Diana e Acteão

Acteão era um dos melhores caçadores que havia em seu tempo. Filho do rei Cadmo, o jovem estava acompanhado por seus amigos, quando, um dia, tornava de mais uma caçada bem-sucedida. Acteão, como sempre, ia à frente do grupo. Suas costas estavam manchadas do sangue do cervo que ele trouxera sobre os ombros fortes.

— Belo resultado! — disse Acteão, lançando o corpo do animal morto sobre a relva.

Seus amigos concordaram. Todos traziam também suas presas, mas nenhuma se igualava à do líder dos caçadores.

— Sinto muito, mas este seu bichinho não chega nem aos pés do meu -disse Acteão a um dos amigos, que trazia um alce grande, mas que de fato não podia nem de longe se comparar ao que ele caçara. O amigo, vencido, baixara a cabeça, admitindo a derrota. Acteão adorava mostrar a todos que ele ainda era o melhor caçador.

— Acho melhor pararmos um pouco para descansar.
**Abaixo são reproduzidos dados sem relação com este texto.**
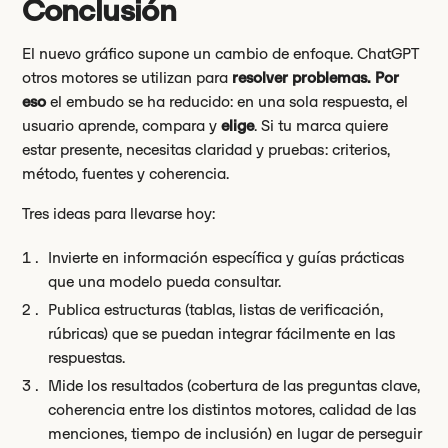
Conclusión
El nuevo gráfico supone un cambio de enfoque. ChatGPT
otros motores se utilizan para
resolver problemas. Por
eso
el embudo se ha reducido: en una sola respuesta, el
usuario aprende, compara y
elige
. Si tu marca quiere
estar presente, necesitas claridad y pruebas: criterios,
método, fuentes y coherencia.
Tres ideas para llevarse hoy:
Invierte en información específica y guías prácticas
que una modelo pueda consultar.
Publica estructuras (tablas, listas de verificación,
rúbricas) que se puedan integrar fácilmente en las
respuestas.
Mide los resultados (cobertura de las preguntas clave,
coherencia entre los distintos motores, calidad de las
menciones, tiempo de inclusión) en lugar de perseguir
É meio-dia e o sol está quente demais para prosseguirmos — disse o filho de Cadmo.

Depois de ordenar que acendessem uma fogueira para assar o seu cervo, Acteão separou-se dos demais para procurar uma fonte ou regato onde pudesse lavar o sangue e o suor. Alguns quiseram ir junto, mas Acteão preferiu ir sozinho, como sempre fazia. Gostava de se embrenhar solitariamente pelas matas para ver se descobria alguma caça.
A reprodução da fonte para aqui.